▶ **Work order**: Your reproduction of the entries should be exact and should contain no pictures.

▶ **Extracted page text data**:
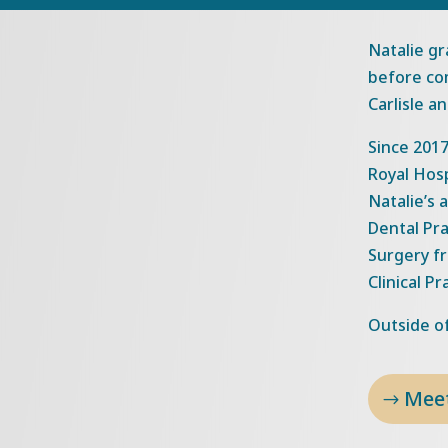
Natalie gr
before com
Carlisle a
Since 2017
Royal Hos
Natalie’s 
Dental Pr
Surgery fr
Clinical Pr
Outside of
Mee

▶ **Response area**:
Natalie gr
before com
Carlisle a
Since 2017
Royal Hos
Natalie’s 
Dental Pr
Surgery fr
Clinical Pr
Outside of
Mee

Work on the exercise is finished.